Maja.

Cette photo, je l’avais épinglée au-dessus de mon bureau, à Cartoon Farm où je travaillais à l’époque. Je ne sais plus où j’avais trouvé cette carte postale, mais le photographe et son modèle jouissait d’une certaine notoriété.

Déjà, à Duperré, je préférais les modèles gros. L’harmonie de leurs courbes se répondant les unes aux autres, la tension de la chair, ou son affaissement, la grâce des rondeurs, les fesses, les seins. Nous avions surtout des modèles âgées dans cette catégorie. Des corps ayant vécu, avec des histoires dans chaque pli, émouvants et tranquilles. Le geste de la main et du fusain dans la courbe est tellement plus ample, plus large. On dirait qu’il respire.

Les modèles minces et parfaits, leur beauté tétanise. On sait qu’on ne peut sublimer ce qui est perfection. Dessiner le beau est vain.

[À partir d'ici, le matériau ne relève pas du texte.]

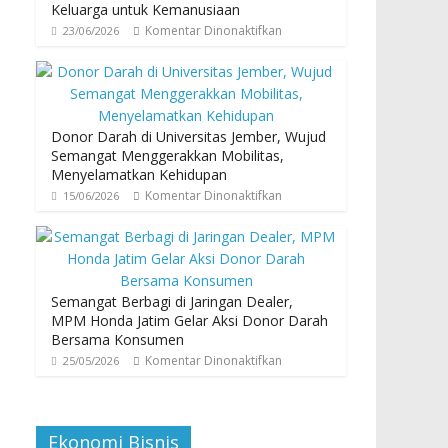
Keluarga untuk Kemanusiaan
Komentar Dinonaktifkan
23/06/2026
Donor Darah di Universitas Jember, Wujud
Semangat Menggerakkan Mobilitas,
Menyelamatkan Kehidupan
Komentar Dinonaktifkan
15/06/2026
Semangat Berbagi di Jaringan Dealer,
MPM Honda Jatim Gelar Aksi Donor Darah
Bersama Konsumen
Komentar Dinonaktifkan
25/05/2026
Ekonomi Bisnis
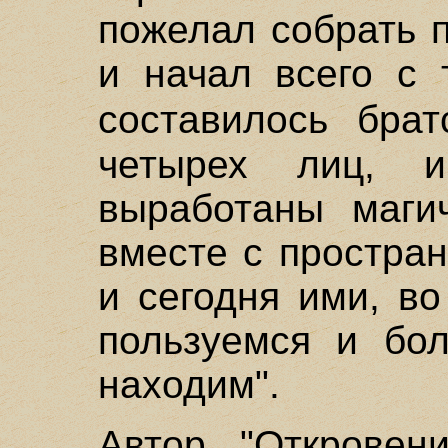
пожелал собрать 
и начал всего с 
составилось бра
четырех лиц, 
выработаны маги
вместе с простра
и сегодня ими, в
пользуемся и бо
находим".
Автор "Откровен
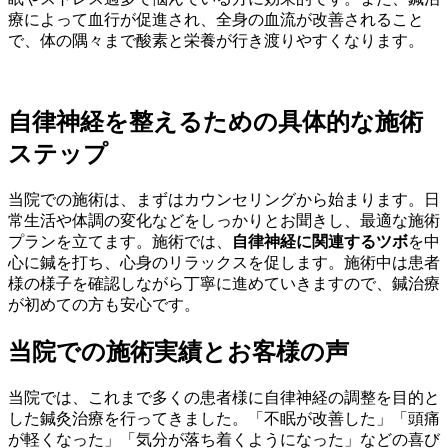
療によって血行が促進され、全身の血流が改善されること
で、体の隅々まで酸素と栄養が行き渡りやすくなります。
自律神経を整えるための具体的な施術
ステップ
当院での施術は、まずはカウンセリングから始まります。日
常生活や体調の変化などをしっかりとお聞きし、最適な施術
プランを立てます。施術では、
自律神経に関連するツボ
を中
心に鍼を打ち、心身のリラックスを促します。施術中は患者
様の様子を確認しながら丁寧に進めていきますので、鍼治療
が初めての方も安心です。
当院での施術実績とお客様の声
当院では、これまで多くの患者様に自律神経の調整を目的と
した鍼灸治療を行ってきました。「不眠が改善した」「頭痛
が軽くなった」「気分が落ち着くようになった」などの喜び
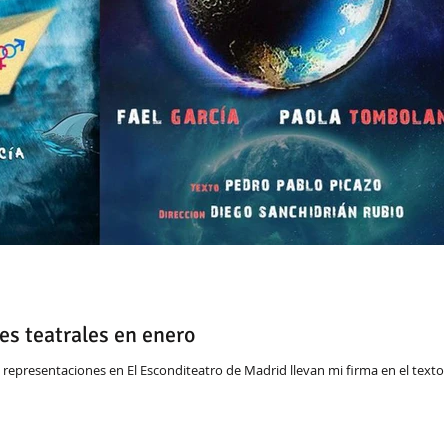
es teatrales en enero
epresentaciones en El Esconditeatro de Madrid llevan mi firma en el texto.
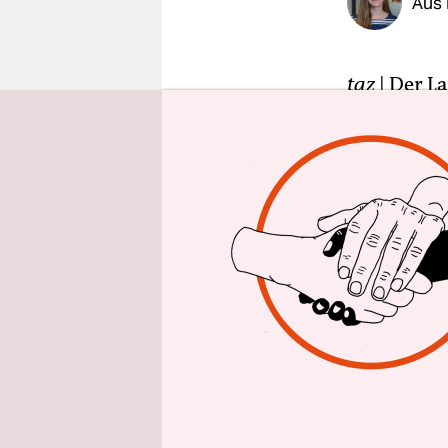
Aus
epaper login
taz
| Der L
italienisc
städtische
der Behörd
Erstaufnah
lokalen Arb
Sie seien 
In einem B
von August 
italienisc
der Unterk
Ausländerb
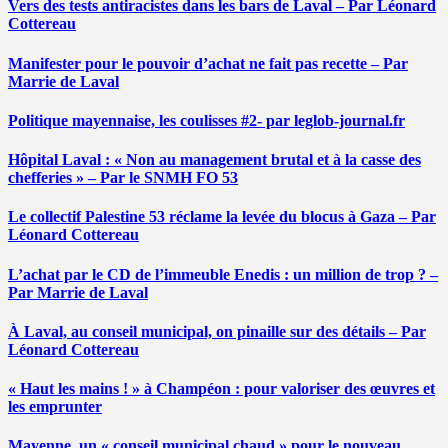
Vers des tests antiracistes dans les bars de Laval – Par Léonard
Cottereau
Manifester pour le pouvoir d’achat ne fait pas recette – Par
Marrie de Laval
Politique mayennaise, les coulisses #2- par leglob-journal.fr
Hôpital Laval : « Non au management brutal et à la casse des
chefferies » – Par le SNMH FO 53
Le collectif Palestine 53 réclame la levée du blocus à Gaza – Par
Léonard Cottereau
L’achat par le CD de l’immeuble Enedis : un million de trop ? –
Par Marrie de Laval
À Laval, au conseil municipal, on pinaille sur des détails – Par
Léonard Cottereau
« Haut les mains ! » à Champéon : pour valoriser des œuvres et
les emprunter
Mayenne, un « conseil municipal chaud » pour le nouveau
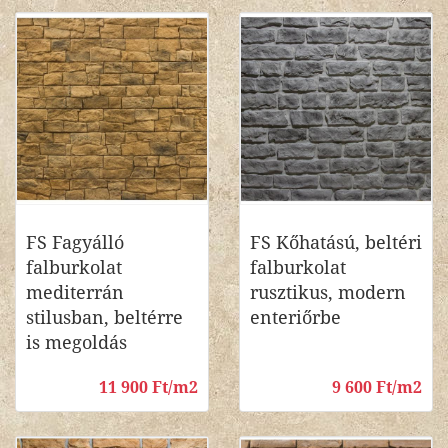
FS Fagyálló
FS Kőhatású, beltéri
falburkolat
falburkolat
mediterrán
rusztikus, modern
stilusban, beltérre
enteriőrbe
is megoldás
11 900 Ft/m2
9 600 Ft/m2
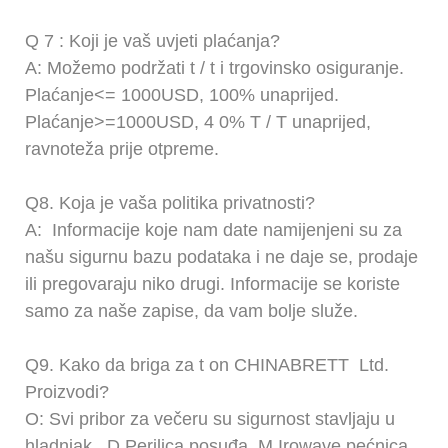
Q
7
: Koji je vaš uvjeti plaćanja?
A:
Možemo podržati t / t i trgovinsko osiguranje.
Plaćanje<= 1000USD, 100% unaprijed.
Plaćanje>=1000USD,
4
0% T / T unaprijed,
ravnoteža prije otpreme.
Q8.
Koja je vaša politika privatnosti?
A:
Informacije koje nam date namijenjeni su za
našu sigurnu bazu podataka i ne daje se, prodaje
ili pregovaraju niko drugi. Informacije se koriste
samo za naše zapise, da vam bolje služe.
Q9.
Kako da briga za
t
on
CHINABRETT
Ltd.
Proizvodi?
O: Svi pribor za večeru su sigurnost stavljaju u
hladnjak,
D
Perilica posuđa,
M
Irowave pećnica,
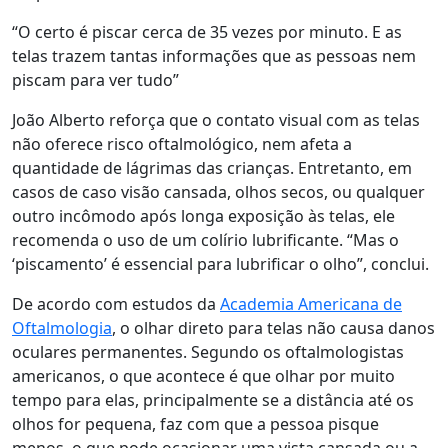
“O certo é piscar cerca de 35 vezes por minuto. E as
telas trazem tantas informações que as pessoas nem
piscam para ver tudo”
João Alberto reforça que o contato visual com as telas
não oferece risco oftalmológico, nem afeta a
quantidade de lágrimas das crianças. Entretanto, em
casos de caso visão cansada, olhos secos, ou qualquer
outro incômodo após longa exposição às telas, ele
recomenda o uso de um colírio lubrificante. “Mas o
‘piscamento’ é essencial para lubrificar o olho”, conclui.
De acordo com estudos da
Academia Americana de
Oftalmologia
, o olhar direto para telas não causa danos
oculares permanentes. Segundo os oftalmologistas
americanos, o que acontece é que olhar por muito
tempo para elas, principalmente se a distância até os
olhos for pequena, faz com que a pessoa pisque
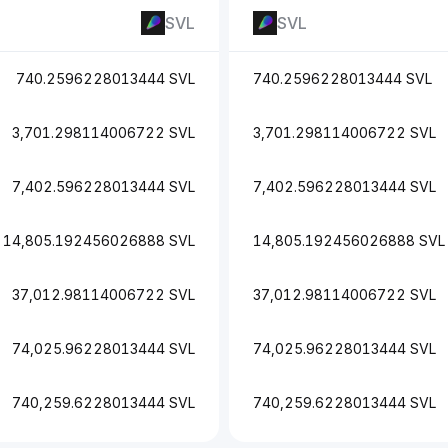
SVL
SVL
740.2596228013444 SVL
740.2596228013444 SVL
3,701.298114006722 SVL
3,701.298114006722 SVL
7,402.596228013444 SVL
7,402.596228013444 SVL
14,805.192456026888 SVL
14,805.192456026888 SVL
37,012.98114006722 SVL
37,012.98114006722 SVL
74,025.96228013444 SVL
74,025.96228013444 SVL
740,259.6228013444 SVL
740,259.6228013444 SVL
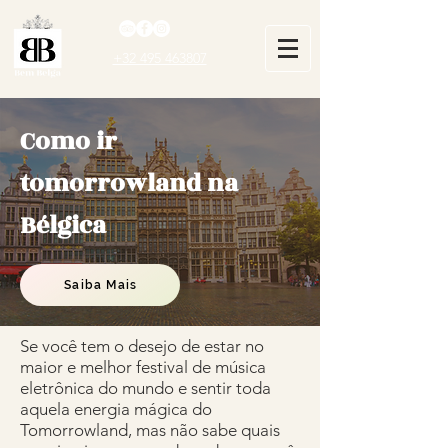
+32 495 463807
Como ir
tomorrowland na
Bélgica
Saiba Mais
Se você tem o desejo de estar no
maior e melhor festival de música
eletrônica do mundo e sentir toda
aquela energia mágica do
Tomorrowland, mas não sabe quais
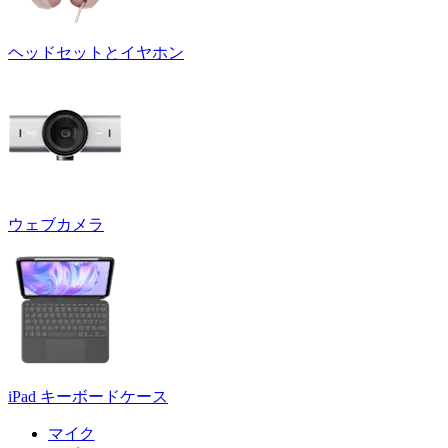
ヘッドセットとイヤホン
ウェブカメラ
iPad キーボードケース
マイク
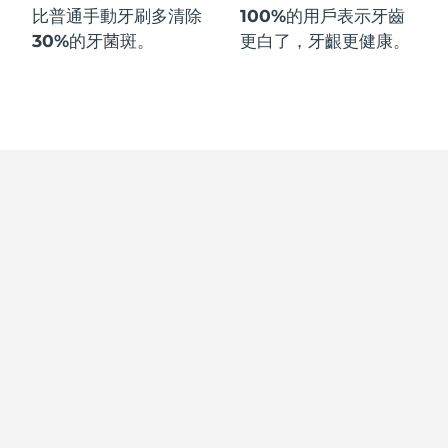
比普通手動牙刷多
清除
100%
的用戶表示牙齒
30%
的牙菌斑。
更白了，牙齦更健康。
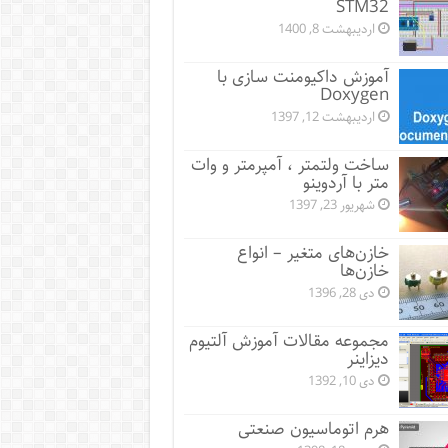
STM32
اردیبهشت 8, 1400
آموزش داکیومنت سازی با
Doxygen
اردیبهشت 12, 1397
ساخت ولتمتر ، آمپرمتر و وات
متر با آردوینو
شهریور 23, 1397
خازن‌های متغیر – انواع
خازن‌ها
دی 28, 1396
مجموعه مقالات آموزش آلتیوم
دیزاینر
دی 10, 1392
هرم اتوماسیون صنعتی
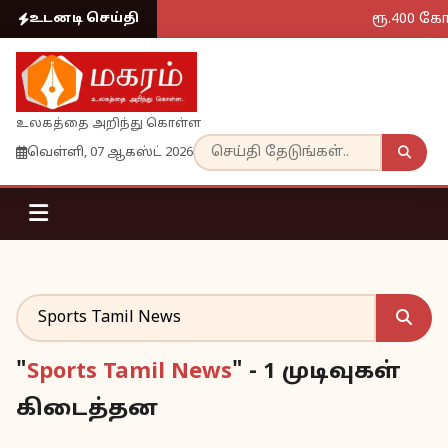
ரூ.400 கோ
உடனடி செய்தி
உலகத்தை அறிந்து கொள்ள
வெள்ளி, 07 ஆகஸ்ட் 2026
"
Sports Tamil News
" - 1 முடிவுகள்
கிடைத்தன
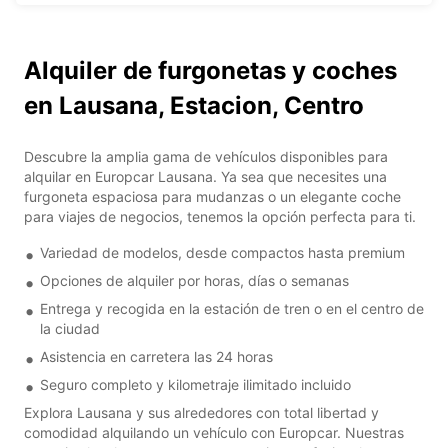
Alquiler de furgonetas y coches
en Lausana, Estacion, Centro
Descubre la amplia gama de vehículos disponibles para
alquilar en Europcar Lausana. Ya sea que necesites una
furgoneta espaciosa para mudanzas o un elegante coche
para viajes de negocios, tenemos la opción perfecta para ti.
Variedad de modelos, desde compactos hasta premium
Opciones de alquiler por horas, días o semanas
Entrega y recogida en la estación de tren o en el centro de
la ciudad
Asistencia en carretera las 24 horas
Seguro completo y kilometraje ilimitado incluido
Explora Lausana y sus alrededores con total libertad y
comodidad alquilando un vehículo con Europcar. Nuestras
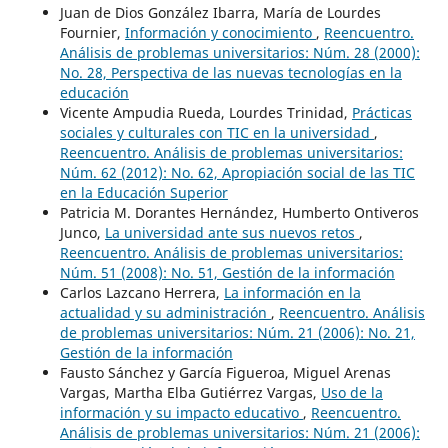
Juan de Dios González Ibarra, María de Lourdes
Fournier,
Información y conocimiento
,
Reencuentro.
Análisis de problemas universitarios: Núm. 28 (2000):
No. 28, Perspectiva de las nuevas tecnologías en la
educación
Vicente Ampudia Rueda, Lourdes Trinidad,
Prácticas
sociales y culturales con TIC en la universidad
,
Reencuentro. Análisis de problemas universitarios:
Núm. 62 (2012): No. 62, Apropiación social de las TIC
en la Educación Superior
Patricia M. Dorantes Hernández, Humberto Ontiveros
Junco,
La universidad ante sus nuevos retos
,
Reencuentro. Análisis de problemas universitarios:
Núm. 51 (2008): No. 51, Gestión de la información
Carlos Lazcano Herrera,
La información en la
actualidad y su administración
,
Reencuentro. Análisis
de problemas universitarios: Núm. 21 (2006): No. 21,
Gestión de la información
Fausto Sánchez y García Figueroa, Miguel Arenas
Vargas, Martha Elba Gutiérrez Vargas,
Uso de la
información y su impacto educativo
,
Reencuentro.
Análisis de problemas universitarios: Núm. 21 (2006):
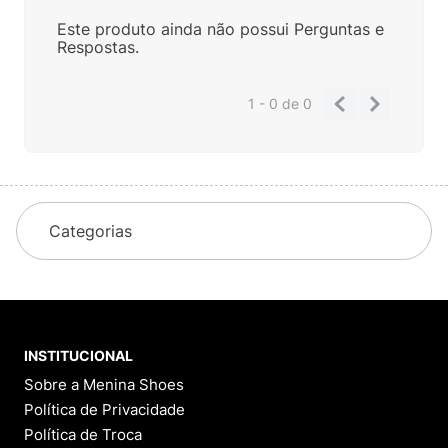
Este produto ainda não possui Perguntas e
Respostas.
1 - 0
de
0
Categorias
INSTITUCIONAL
Sobre a Menina Shoes
Política de Privacidade
Política de Troca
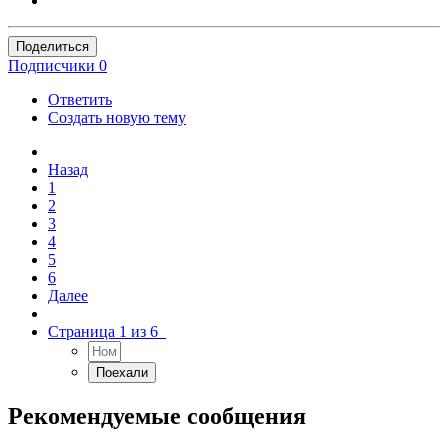
Поделиться
Подписчики
0
Ответить
Создать новую тему
Назад
1
2
3
4
5
6
Далее
Страница 1 из 6
Рекомендуемые сообщения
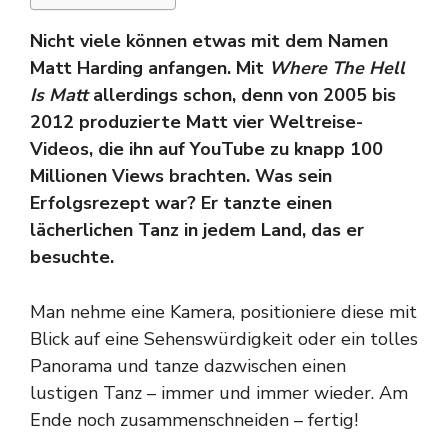
Nicht viele können etwas mit dem Namen
Matt Harding anfangen. Mit
Where The Hell
Is Matt
allerdings schon, denn von 2005 bis
2012 produzierte Matt vier Weltreise-
Videos, die ihn auf YouTube zu knapp 100
Millionen Views brachten. Was sein
Erfolgsrezept war? Er tanzte einen
lächerlichen Tanz in jedem Land, das er
besuchte.
Man nehme eine Kamera, positioniere diese mit
Blick auf eine Sehenswürdigkeit oder ein tolles
Panorama und tanze dazwischen einen
lustigen Tanz – immer und immer wieder. Am
Ende noch zusammenschneiden – fertig!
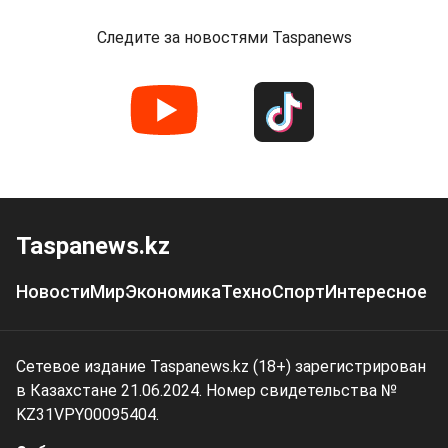
Следите за новостями Taspanews
Taspanews.kz
Новости
Мир
Экономика
Техно
Спорт
Интересное
Сетевое издание Taspanews.kz (18+) зарегистрирован
в Казахстане 21.06.2024. Номер свидетельства №
KZ31VPY00095404.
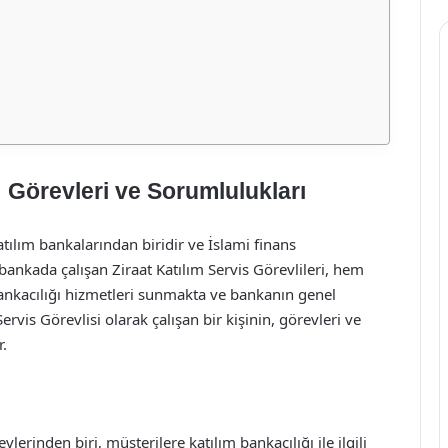
: Görevleri ve Sorumlulukları
tılım bankalarından biridir ve İslami finans
ankada çalışan Ziraat Katılım Servis Görevlileri, hem
ankacılığı hizmetleri sunmakta ve bankanın genel
ervis Görevlisi olarak çalışan bir kişinin, görevleri ve
r.
lerinden biri, müşterilere katılım bankacılığı ile ilgili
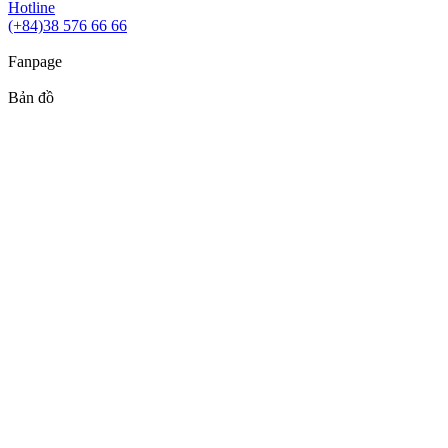
Hotline
(+84)38 576 66 66
Fanpage
Bản đồ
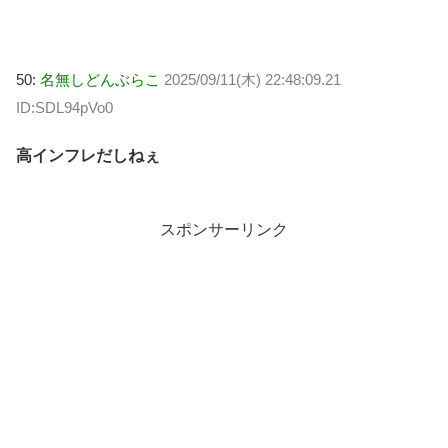
50:
名無しどんぶらこ
2025/09/11(木) 22:48:09.21
ID:SDL94pVo0
高インフレだしねぇ
スポンサーリンク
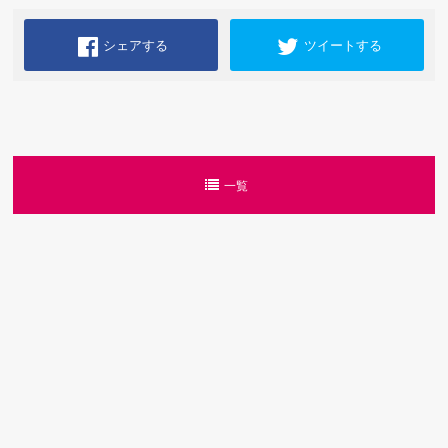
シェアする
ツイートする
一覧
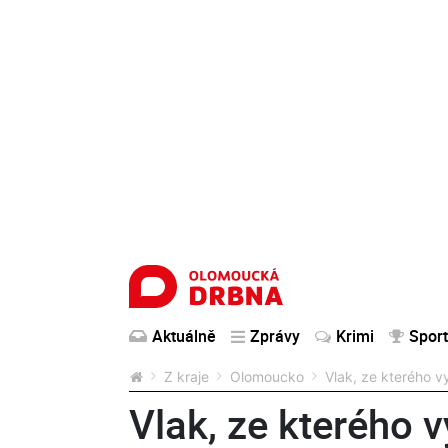
Aktuálně
Zprávy
Krimi
Sport
Z kraje
Olomoucko
Vlak, ze kterého v
Vlak, ze kterého 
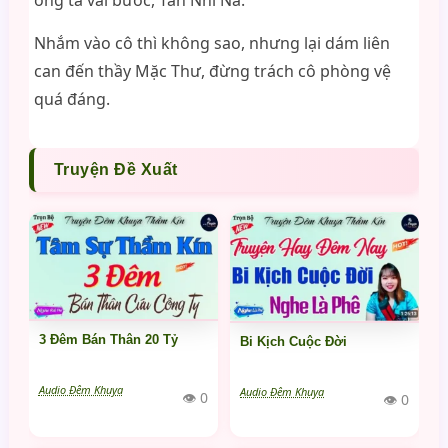
ông ta vài bước, Tần Nhĩ Na.
Nhắm vào cô thì không sao, nhưng lại dám liên
can đến thầy Mặc Thư, đừng trách cô phòng vệ
quá đáng.
Truyện Đề Xuất
3 Đêm Bán Thân 20 Tỷ
Bi Kịch Cuộc Đời
Audio Đêm Khuya
Audio Đêm Khuya
👁 0
👁 0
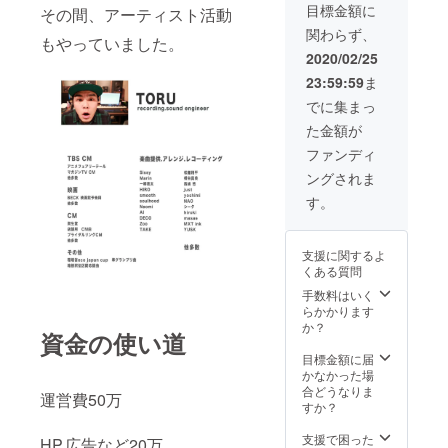
目標金額に
その間、アーティスト活動
関わらず、
もやっていました。
2020/02/25
23:59:59
ま
でに集まっ
た金額が
ファンディ
ングされま
す。
支援に関するよ
くある質問
手数料はいく
らかかります
か？
資金の使い道
目標金額に届
かなかった場
合どうなりま
運営費50万
すか？
支援で困った
HP.広告など20万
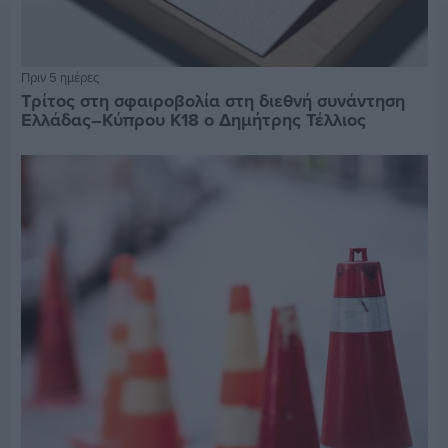
Πριν 5 ημέρες
Τρίτος στη σφαιροβολία στη διεθνή συνάντηση
Ελλάδας–Κύπρου Κ18 ο Δημήτρης Τέλλιος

Mais s’engloutir, se noyer dans les sinuosités, dans les traits ronds, dans les courbes, dans les volutes voluptueuses de la chair, en suivant du fusain les plis et les replis, en en sublimant le tracé, en rendant visible la beauté est vraiment un plaisir incomparable, un festin extactique. Car montrer la beauté là où d’autres ne la voit pas est le seul travail de l’artiste. L’artiste provoque par la vision et la représentation. En alchimiste, il transforme le trivial en sublime, et soulevant le voile des yeux, montre à tous la beauté.